Iraqi non-profit organization promoting contemporary art

The Ruya Foundation, or Ruya Foundation for Contemporary Culture in Iraq, is an Iraqi registered not-for-profit, non-governmental organization. Founded in 2012, Ruya Foundation's board is made up of Tamara Chalabi (chair), Reem Shather-Kubba, and Shwan Ibrahim Taha.

== Exhibitions ==
Ruya Foundation's exhibition programme comprises work by Iraqi artists in a variety of media: sculpture, painting, installation, video and photography. The organisation does not have a permanent collection, but a revolving exhibition programme onsite at its Ruya Shop location on Mutanabbi Street, Baghdad.
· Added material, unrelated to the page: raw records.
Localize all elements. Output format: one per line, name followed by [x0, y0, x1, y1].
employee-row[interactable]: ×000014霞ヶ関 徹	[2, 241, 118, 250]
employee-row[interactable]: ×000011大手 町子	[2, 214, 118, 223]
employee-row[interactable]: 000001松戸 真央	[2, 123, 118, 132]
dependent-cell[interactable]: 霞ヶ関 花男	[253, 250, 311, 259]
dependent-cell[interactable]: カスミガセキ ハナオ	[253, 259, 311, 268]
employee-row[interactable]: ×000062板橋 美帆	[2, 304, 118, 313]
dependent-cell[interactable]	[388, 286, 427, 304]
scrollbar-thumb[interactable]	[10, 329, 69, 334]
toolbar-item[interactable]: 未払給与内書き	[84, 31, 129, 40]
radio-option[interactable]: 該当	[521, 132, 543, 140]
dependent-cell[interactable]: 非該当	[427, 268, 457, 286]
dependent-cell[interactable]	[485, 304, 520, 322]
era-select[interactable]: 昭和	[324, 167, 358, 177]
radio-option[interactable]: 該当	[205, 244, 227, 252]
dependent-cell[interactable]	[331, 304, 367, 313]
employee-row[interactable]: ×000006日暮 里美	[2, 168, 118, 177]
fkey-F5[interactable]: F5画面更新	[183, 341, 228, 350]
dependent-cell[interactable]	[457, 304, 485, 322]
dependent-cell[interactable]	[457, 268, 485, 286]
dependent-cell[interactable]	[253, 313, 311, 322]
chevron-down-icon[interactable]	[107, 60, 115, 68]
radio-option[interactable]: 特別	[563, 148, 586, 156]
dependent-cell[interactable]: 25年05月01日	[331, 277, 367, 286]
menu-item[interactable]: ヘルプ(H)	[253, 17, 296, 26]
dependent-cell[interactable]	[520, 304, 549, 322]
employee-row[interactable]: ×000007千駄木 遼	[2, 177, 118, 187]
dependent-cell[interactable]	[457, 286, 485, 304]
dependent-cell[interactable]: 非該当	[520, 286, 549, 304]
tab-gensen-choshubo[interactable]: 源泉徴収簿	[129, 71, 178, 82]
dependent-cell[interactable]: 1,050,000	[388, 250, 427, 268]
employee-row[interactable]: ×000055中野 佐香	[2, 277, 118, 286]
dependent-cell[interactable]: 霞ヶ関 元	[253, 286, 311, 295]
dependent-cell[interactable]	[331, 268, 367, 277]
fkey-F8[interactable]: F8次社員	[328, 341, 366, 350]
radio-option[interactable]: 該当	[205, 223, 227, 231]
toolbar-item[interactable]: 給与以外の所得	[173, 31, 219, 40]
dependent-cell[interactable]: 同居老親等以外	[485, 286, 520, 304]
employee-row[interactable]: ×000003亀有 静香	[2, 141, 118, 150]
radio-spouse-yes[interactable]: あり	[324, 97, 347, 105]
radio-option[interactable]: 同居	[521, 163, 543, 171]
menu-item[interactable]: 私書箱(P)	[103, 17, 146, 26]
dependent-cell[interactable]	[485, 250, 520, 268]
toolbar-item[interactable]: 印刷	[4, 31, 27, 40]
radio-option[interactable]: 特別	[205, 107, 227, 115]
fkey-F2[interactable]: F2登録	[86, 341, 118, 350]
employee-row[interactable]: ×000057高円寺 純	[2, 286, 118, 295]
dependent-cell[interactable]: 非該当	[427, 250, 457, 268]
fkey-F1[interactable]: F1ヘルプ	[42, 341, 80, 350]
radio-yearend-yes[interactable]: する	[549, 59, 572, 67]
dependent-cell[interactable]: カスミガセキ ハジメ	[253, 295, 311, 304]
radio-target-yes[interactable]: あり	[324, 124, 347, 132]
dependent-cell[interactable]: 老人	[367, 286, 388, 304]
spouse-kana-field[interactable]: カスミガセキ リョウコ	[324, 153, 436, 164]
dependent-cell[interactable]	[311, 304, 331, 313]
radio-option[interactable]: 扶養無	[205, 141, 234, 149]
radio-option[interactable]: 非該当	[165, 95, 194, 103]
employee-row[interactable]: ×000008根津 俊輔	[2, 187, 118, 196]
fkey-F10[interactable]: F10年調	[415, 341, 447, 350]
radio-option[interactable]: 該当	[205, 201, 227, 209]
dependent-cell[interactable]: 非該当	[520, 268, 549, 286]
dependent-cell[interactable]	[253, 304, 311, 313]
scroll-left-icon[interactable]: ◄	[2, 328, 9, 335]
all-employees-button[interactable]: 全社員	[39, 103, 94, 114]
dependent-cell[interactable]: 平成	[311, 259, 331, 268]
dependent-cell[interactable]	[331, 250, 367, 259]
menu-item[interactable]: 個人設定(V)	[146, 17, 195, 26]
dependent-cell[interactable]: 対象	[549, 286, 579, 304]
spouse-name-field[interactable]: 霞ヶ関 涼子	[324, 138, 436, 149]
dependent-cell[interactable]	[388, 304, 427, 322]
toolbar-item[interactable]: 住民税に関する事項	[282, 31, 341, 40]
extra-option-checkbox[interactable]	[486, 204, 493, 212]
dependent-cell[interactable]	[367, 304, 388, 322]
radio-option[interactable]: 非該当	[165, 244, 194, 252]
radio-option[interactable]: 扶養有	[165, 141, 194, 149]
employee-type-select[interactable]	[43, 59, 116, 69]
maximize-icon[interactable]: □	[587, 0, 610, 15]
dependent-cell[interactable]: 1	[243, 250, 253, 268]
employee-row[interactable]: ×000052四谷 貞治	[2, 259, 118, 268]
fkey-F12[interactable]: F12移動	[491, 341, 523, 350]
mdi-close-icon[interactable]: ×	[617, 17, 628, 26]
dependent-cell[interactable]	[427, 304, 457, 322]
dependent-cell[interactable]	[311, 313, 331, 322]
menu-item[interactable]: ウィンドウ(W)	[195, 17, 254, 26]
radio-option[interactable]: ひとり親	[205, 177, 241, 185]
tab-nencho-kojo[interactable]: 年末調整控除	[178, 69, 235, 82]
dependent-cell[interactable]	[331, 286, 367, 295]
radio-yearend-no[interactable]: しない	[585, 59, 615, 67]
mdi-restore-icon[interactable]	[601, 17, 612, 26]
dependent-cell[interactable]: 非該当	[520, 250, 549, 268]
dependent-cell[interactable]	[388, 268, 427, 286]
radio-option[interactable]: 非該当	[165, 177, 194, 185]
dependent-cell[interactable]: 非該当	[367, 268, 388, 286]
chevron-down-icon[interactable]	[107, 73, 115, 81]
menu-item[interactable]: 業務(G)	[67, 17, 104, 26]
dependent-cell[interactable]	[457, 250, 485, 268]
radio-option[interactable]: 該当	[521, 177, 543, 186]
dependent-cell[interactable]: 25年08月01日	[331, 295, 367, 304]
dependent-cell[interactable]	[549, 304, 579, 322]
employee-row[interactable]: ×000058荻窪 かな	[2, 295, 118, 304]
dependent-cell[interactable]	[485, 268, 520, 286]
| Date | Exhibition | Artists |
|---|---|---|
| 2013 | Welcome to Iraq, curated by Jonathan Watkins | Abdul Raheem Yassir (b. 1951), Akeel Khreef (b. 1979), Ali Samiaa (b. 1980), Bassim Al-Shaker (b. 1986), Cheeman Ismaeel (b. 1966), Furat al Jamil (b. 1965), Hareth Alhomaam (b. 1987), Jamal Penjweny (b. 1981), Kadhim Nwir (b. 1967), Yaseen Wami (b. 1973), Hashim Taeeh |
| 2015 | Invisible Beauty, curated by Philippe Van Cauteren | Latif al-Ani, Akam Shex Hadi, Rabab Ghazoul, Salam Atta Sabri and Haider Jabbar. |
| 2017 | Archaic, curated by Tamara Chalabi and Paolo Colombo | Sherko Abbas, Sadik Kwaish Alfraji, Francis Alÿs, Ali Arkady, Luary Fadhil, Shakir Hassan Al Said, Nadine Hattom, Jawad Saleem, Sakar Sleman |
| 2019 | Fatherland: Serwan Baran, curated by Tamara Chalabi and Paolo Colombo | Serwan Baran (b. 1968) |

== Projects ==
Ruya Foundation maintains a database of Iraqi artists.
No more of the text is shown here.